Per il rione Tamburi, il più esposto all'inquinamento dell'Ilva data la sua vicinanza agli impianti, l'intervento si concentrerà su cinque scuole (Deledda, De Carolis, Gabelli, Vico e Giusti) con una spesa di 8,9 milioni di euro su progetti predisposti dal Comune di Taranto. I lavori dovrebbero partire a fine anno scolastico in modo da sfruttare il periodo di vacanza degli studentu per riconsegnare poi a settembre gli edifici messi a norma. Fra i lavori previsti, rientrano l'adeguamento impiantistico, il miglioramento dell'efficienza energetica, la sostituzione dei pavimenti e degli infissi. Resta poi da affrontare la bonifica di tutti quei terreni non asfaltati risultati inquinati e dove il Comune, con due ordinanze sindacali, ha bloccato l'accesso. Per l'area di Statte, invece, il ministero dell'Ambiente ha dato il via libera al piano di caratterizzazione della falda utile a capire, sulla base degli inquinanti presenti, che tipo di azione poi effettuare.
Lo studio sarà avviato entro fine maggio per essere completato nell'arco di un mese. I lavori dovrebbero invece partire a fine agosto. Si prevede di spendere 27 milioni. Su Mar Piccolo, invece, che è un mare interno della cittá, l'attivitá di disinquinamento si concentrerà sul primo seno dove la contaminazione di diossina e pcb ha messo ormai da tempo fuori gioco la coltivazione delle cozze, tanto da dover rendere necessaria sia la distruzione del prodotto nelle estati 2011 e 2012, sia lo spostamento degli impianti di mitilicoltura (avverrá il mese prossimo) in Mar Grande, più esposto al Golfo di Taranto.

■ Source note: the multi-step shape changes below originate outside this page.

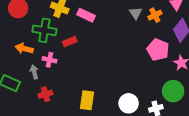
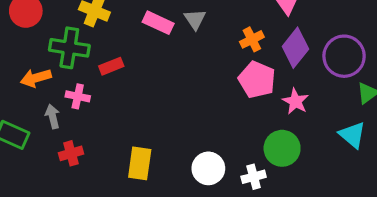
gray triangle: (136, 13) -> (195, 19), moved
pink rectangle: (86, 15) -> (158, 23), moved
orange cross: (155, 15) -> (252, 39), moved
orange arrow: (24, 49) -> (36, 78), turned -30

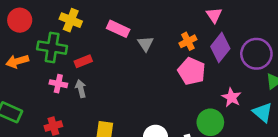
gray triangle: (195, 19) -> (146, 44), moved
orange arrow: (36, 78) -> (17, 61), moved
pink star: (295, 101) -> (231, 97), moved
gray arrow: (53, 116) -> (81, 89), moved

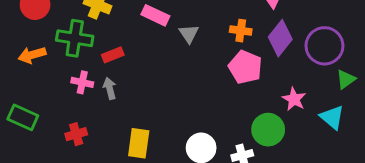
orange cross: (188, 41) -> (241, 31), turned 35

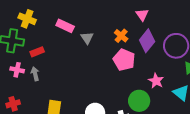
orange cross: (241, 31) -> (121, 36), turned 32

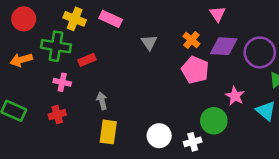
pink rectangle: (65, 26) -> (111, 19), moved
purple diamond: (147, 41) -> (224, 46), turned 55
gray arrow: (35, 74) -> (102, 101), moved
red cross: (13, 104) -> (57, 115), moved

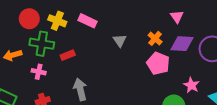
red circle: (24, 19) -> (29, 19), moved
pink cross: (62, 82) -> (39, 72), moved
gray arrow: (102, 101) -> (80, 89), size x1.5

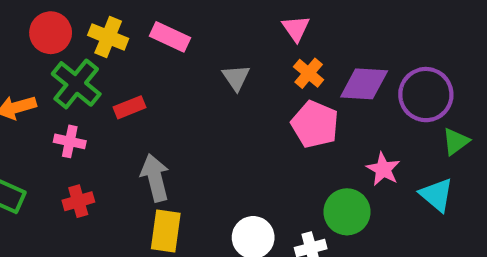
pink triangle: (177, 17) -> (296, 28), moved
green cross: (42, 44) -> (76, 84), turned 30

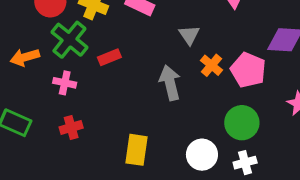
orange cross: (309, 73) -> (212, 65), moved
gray arrow: (155, 178) -> (170, 83), moved
green circle: (347, 212) -> (242, 123), moved

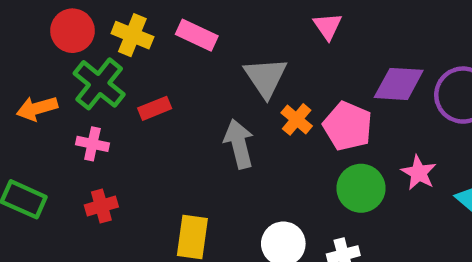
gray triangle: (189, 35) -> (266, 77), size x1.5
green circle: (242, 123) -> (361, 188), moved

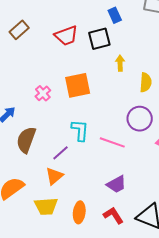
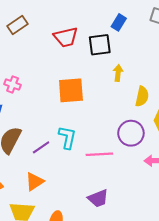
blue rectangle: (115, 15) -> (119, 22), turned 49
pink cross: (43, 93) -> (13, 85), moved, turned -35
pink line: (112, 142) -> (99, 154), turned -30
purple line: (61, 153) -> (41, 147), moved

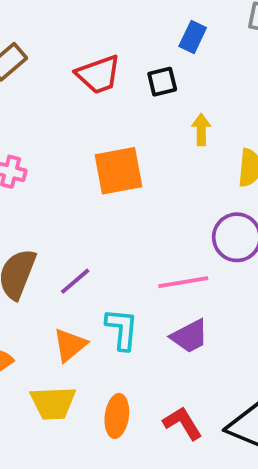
black square: (100, 45) -> (162, 82), size x0.7
cyan L-shape: (67, 137) -> (122, 329), moved
purple trapezoid: (98, 198) -> (189, 336), moved

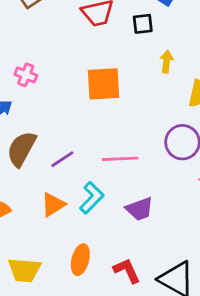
pink line: (183, 282) -> (120, 159), moved
cyan L-shape: (122, 329) -> (92, 198), turned 32
yellow trapezoid: (53, 403) -> (24, 270), moved

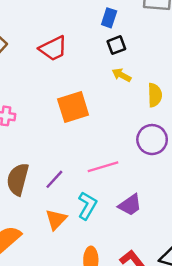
black square: (143, 24) -> (116, 45), moved
yellow arrow: (166, 62) -> (122, 75), turned -54

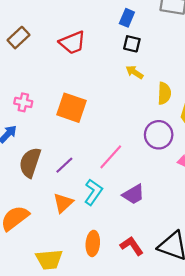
black square: (116, 45) -> (132, 44), turned 30
orange square: (73, 107) -> (71, 108), moved, turned 32
pink line: (103, 167) -> (111, 157), turned -36

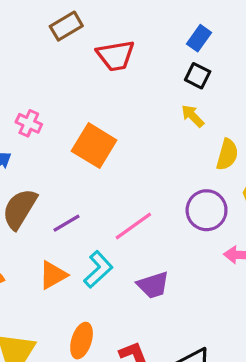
brown rectangle: (18, 38) -> (66, 26), moved

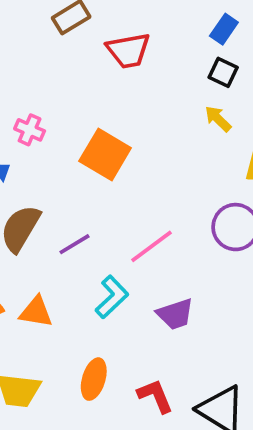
orange triangle: (53, 275) -> (36, 312), moved, turned 40

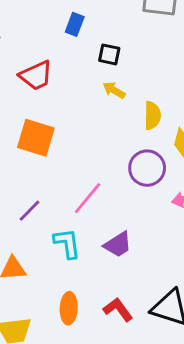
blue rectangle: (224, 29) -> (75, 24), moved
red trapezoid: (128, 51) -> (36, 76), moved
cyan L-shape: (112, 297) -> (67, 243), turned -40

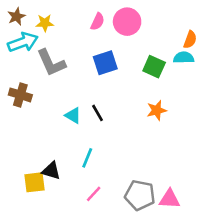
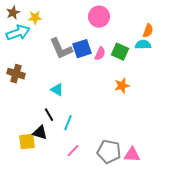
pink semicircle: (97, 22) -> (100, 54), moved
gray L-shape: (51, 63) -> (61, 49), moved
black line: (97, 113) -> (49, 115), moved

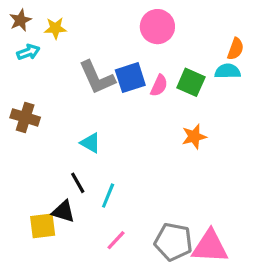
cyan arrow: (18, 33) -> (28, 52), size x0.6
pink triangle: (132, 155) -> (210, 247), size x1.4

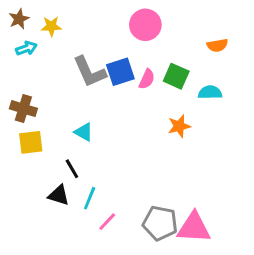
orange semicircle: (236, 49) -> (217, 45), turned 60
cyan semicircle: (228, 71) -> (210, 92), moved
cyan line: (108, 196) -> (90, 198), moved
yellow square: (43, 226) -> (31, 142), moved

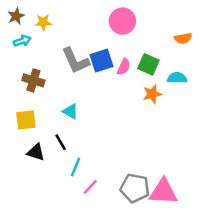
brown cross: (23, 109) -> (33, 80), moved
orange star: (179, 126) -> (152, 94), moved
black triangle: (59, 195) -> (36, 152), moved

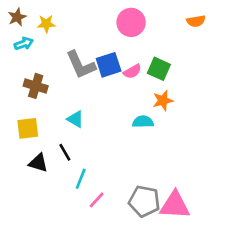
orange semicircle: (183, 38) -> (196, 21), moved
pink semicircle: (124, 67) -> (132, 71), turned 35
cyan semicircle: (177, 78) -> (143, 122), moved

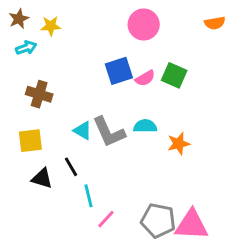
gray L-shape: (81, 65) -> (109, 132), moved
orange star: (163, 101) -> (179, 144), moved
cyan semicircle: (143, 122) -> (145, 126), moved
cyan line: (81, 179) -> (88, 196), turned -36

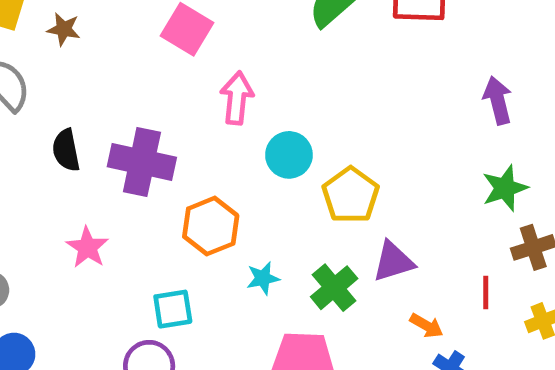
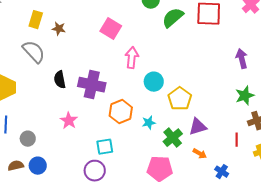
cyan star: (263, 278) -> (149, 123), moved
orange arrow: (427, 326) -> (200, 154), moved

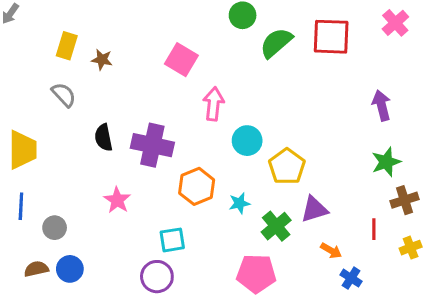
gray semicircle: (34, 52) -> (64, 95), size x0.7
orange arrow: (200, 154) -> (331, 251), moved

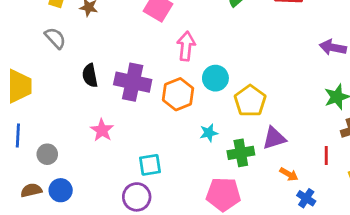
purple arrow: (382, 105) -> (333, 47), turned -65
orange hexagon: (197, 186) -> (178, 94), moved
green cross: (276, 226) -> (241, 153), turned 30

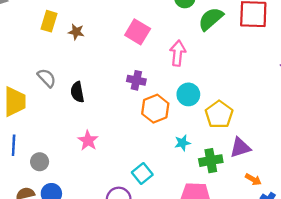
gray semicircle: (55, 38) -> (47, 78), moved
pink arrow: (186, 46) -> (178, 53), moved
purple cross: (133, 82) -> (136, 80), moved, size x0.6
cyan square: (150, 165) -> (142, 174), moved, turned -30

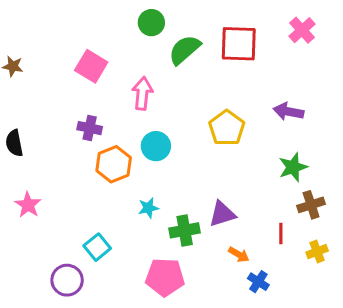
yellow pentagon: (219, 115) -> (227, 128), moved

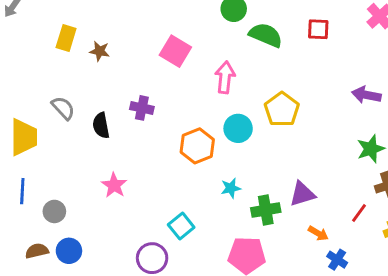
red square: (239, 44) -> (318, 29), size x0.6
green semicircle: (185, 50) -> (266, 35), turned 64
purple cross: (90, 128) -> (142, 108), moved
yellow pentagon: (227, 128) -> (282, 109), moved
red line: (281, 233) -> (359, 213), turned 36

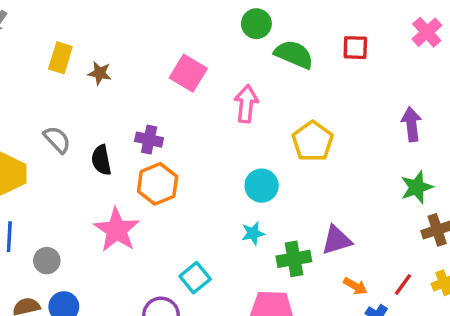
purple arrow: (366, 95) -> (412, 124), turned 72
cyan circle: (238, 128) -> (262, 186), moved
orange hexagon: (197, 146) -> (158, 184), moved
pink star: (114, 185) -> (117, 230), size x1.5
red line: (359, 213) -> (403, 284), moved

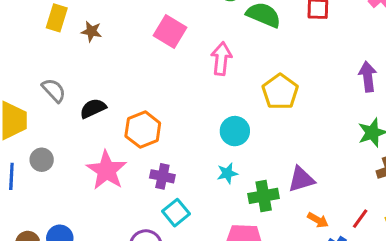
purple cross: (149, 140) -> (162, 176), moved
black semicircle: (101, 160) -> (93, 108), turned 76
gray circle: (47, 261) -> (42, 160), moved

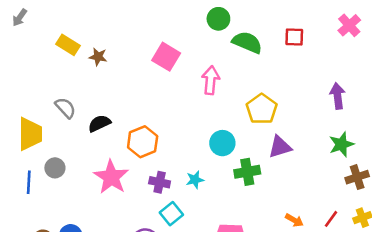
yellow rectangle: (57, 18) -> (68, 45), turned -75
cyan star: (227, 173) -> (195, 180), moved
purple triangle: (301, 179) -> (280, 147), moved
green cross: (264, 196) -> (247, 172), moved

Su Mar Piccolo, però, l'Arpa Puglia, attraverso uno studio preliminare che valuterá anche l'andamento delle correnti marine, dovrà dire in sei mesi quale metodologia è la più appropriata e quali altre sorgenti inquinanti, dopo la chiusura degli scarichi di fogna, sono ancora attive. Uno dei timori espressi, infatti, è che il dragaggio dei fondali al fine di liberarli dalle sostanze inquinanti, possa poi trasportare queste ultime altrove, magari nel secondo seno di Mar Piccolo, creando così ulteriori danni ambientali. E cosí, oltre al sollevamento dei sedimenti dai fondali, si potrebbe optare per un'altra tecnica, il cosiddetto "capping", che consiste nel coprirli con materiali particolari. «In ogni caso - sottolinea Antonello Antonicelli, dirigente dell'assessorato regionale all'Ambiente - dovremo decidere nei prossimi sei mesi per non perdere i finanziamenti».
Mar Piccolo, proprio perché alla fine non si è deciso quale strategia adottare, nel 2005 ha giá perso 25 milioni di euro che, destinati alla bonifica di 170 ettari, sono poi stati dirottati dalla Regione all'area di mare di Manfredonia per un intervento che si è rivelato risolutivo.